● **Task brief**
Return every line from the records below in which the word "song" is found.

○ ○ ○

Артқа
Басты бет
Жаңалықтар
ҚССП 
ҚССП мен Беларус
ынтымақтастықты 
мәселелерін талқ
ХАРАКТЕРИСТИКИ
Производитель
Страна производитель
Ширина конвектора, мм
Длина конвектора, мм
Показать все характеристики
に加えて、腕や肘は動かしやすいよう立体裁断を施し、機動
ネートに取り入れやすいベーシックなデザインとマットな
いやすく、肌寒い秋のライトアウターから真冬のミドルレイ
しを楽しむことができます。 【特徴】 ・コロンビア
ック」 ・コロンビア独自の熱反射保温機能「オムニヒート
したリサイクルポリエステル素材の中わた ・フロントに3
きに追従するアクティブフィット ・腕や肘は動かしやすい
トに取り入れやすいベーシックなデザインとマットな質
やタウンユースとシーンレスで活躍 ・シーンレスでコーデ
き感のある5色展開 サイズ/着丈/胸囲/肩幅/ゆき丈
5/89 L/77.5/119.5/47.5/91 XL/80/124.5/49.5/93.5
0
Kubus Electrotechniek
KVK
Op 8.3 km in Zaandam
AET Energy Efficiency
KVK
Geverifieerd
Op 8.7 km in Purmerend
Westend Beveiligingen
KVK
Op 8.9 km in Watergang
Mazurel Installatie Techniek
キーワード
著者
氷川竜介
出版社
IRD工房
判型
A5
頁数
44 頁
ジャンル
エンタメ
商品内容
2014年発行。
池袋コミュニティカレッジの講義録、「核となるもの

○ ○ ○

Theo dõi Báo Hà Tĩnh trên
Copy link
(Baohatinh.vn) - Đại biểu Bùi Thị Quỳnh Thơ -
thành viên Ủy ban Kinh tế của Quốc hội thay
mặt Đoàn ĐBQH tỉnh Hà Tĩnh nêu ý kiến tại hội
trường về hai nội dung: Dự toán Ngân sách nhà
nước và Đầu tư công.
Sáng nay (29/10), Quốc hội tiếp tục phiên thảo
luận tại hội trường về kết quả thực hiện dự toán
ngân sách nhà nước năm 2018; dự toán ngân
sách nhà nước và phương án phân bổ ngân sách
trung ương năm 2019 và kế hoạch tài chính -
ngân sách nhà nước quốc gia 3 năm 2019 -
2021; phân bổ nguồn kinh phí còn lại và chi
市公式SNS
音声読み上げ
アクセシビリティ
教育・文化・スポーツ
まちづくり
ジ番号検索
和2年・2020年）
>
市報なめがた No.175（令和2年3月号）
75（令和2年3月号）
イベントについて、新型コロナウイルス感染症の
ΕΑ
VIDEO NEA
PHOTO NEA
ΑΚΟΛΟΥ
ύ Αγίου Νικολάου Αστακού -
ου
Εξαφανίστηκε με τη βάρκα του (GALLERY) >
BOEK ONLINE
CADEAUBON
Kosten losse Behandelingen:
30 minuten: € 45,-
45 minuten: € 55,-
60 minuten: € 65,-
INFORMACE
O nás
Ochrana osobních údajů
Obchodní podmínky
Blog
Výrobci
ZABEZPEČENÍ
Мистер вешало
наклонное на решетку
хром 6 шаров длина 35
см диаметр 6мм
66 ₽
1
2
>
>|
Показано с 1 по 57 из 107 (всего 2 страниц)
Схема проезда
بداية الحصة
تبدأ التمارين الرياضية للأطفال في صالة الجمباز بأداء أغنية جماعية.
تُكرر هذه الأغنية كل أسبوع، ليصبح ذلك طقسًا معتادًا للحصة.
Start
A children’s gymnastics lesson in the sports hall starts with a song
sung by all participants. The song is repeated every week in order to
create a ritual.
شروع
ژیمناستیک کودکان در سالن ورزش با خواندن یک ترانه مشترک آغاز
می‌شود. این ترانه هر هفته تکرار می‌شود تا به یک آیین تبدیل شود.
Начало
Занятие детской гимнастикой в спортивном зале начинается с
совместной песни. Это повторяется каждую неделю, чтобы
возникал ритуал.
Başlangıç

○ ○ ○

● **Response to the task**
A children’s gymnastics lesson in the sports hall starts with a song
sung by all participants. The song is repeated every week in order to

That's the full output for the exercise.